Return each line of the listing that has the word "Lisa" in it.

:: DATA EXTRACT ::
--- START ---

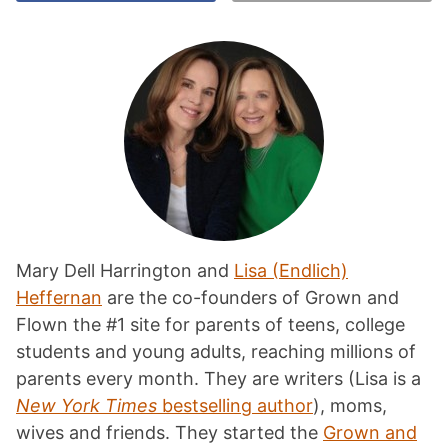
Mary Dell Harrington and
Lisa (Endlich)
Heffernan
are the co-founders of Grown and
Flown the #1 site for parents of teens, college
students and young adults, reaching millions of
parents every month. They are writers (Lisa is a
New York Times
bestselling author
), moms,
wives and friends. They started the
Grown and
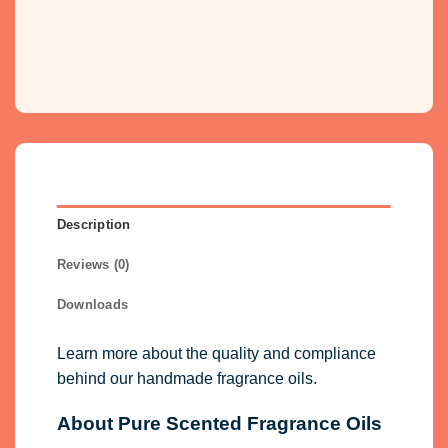
Description
Reviews (0)
Downloads
Learn more about the quality and compliance
behind our handmade fragrance oils.
About Pure Scented Fragrance Oils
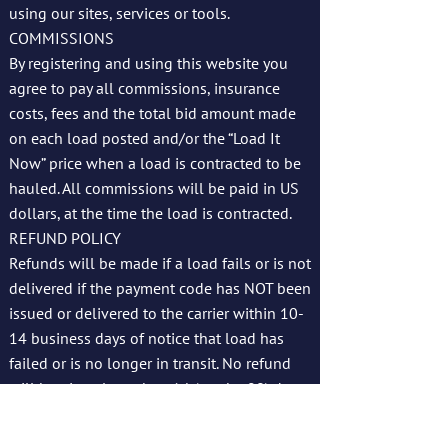
using our sites, services or tools.
COMMISSIONS
By registering and using this website you
agree to pay all commissions, insurance
costs, fees and the total bid amount made
on each load posted and/or the “Load It
Now” price when a load is contracted to be
hauled. All commissions will be paid in US
dollars, at the time the load is contracted.
REFUND POLICY
Refunds will be made if a load fails or is not
delivered if the payment code has NOT been
issued or delivered to the carrier within 10-
14 business days of notice that load has
failed or is no longer in transit. No refund
will be given later than 14 (maybe 90) days
up failure to delivery/date by carrier. We
reserve the right to issue refunds at our sole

--- END ---

:: COMPLETED TASK ::
Lisa (Endlich)
parents every month. They are writers (Lisa is a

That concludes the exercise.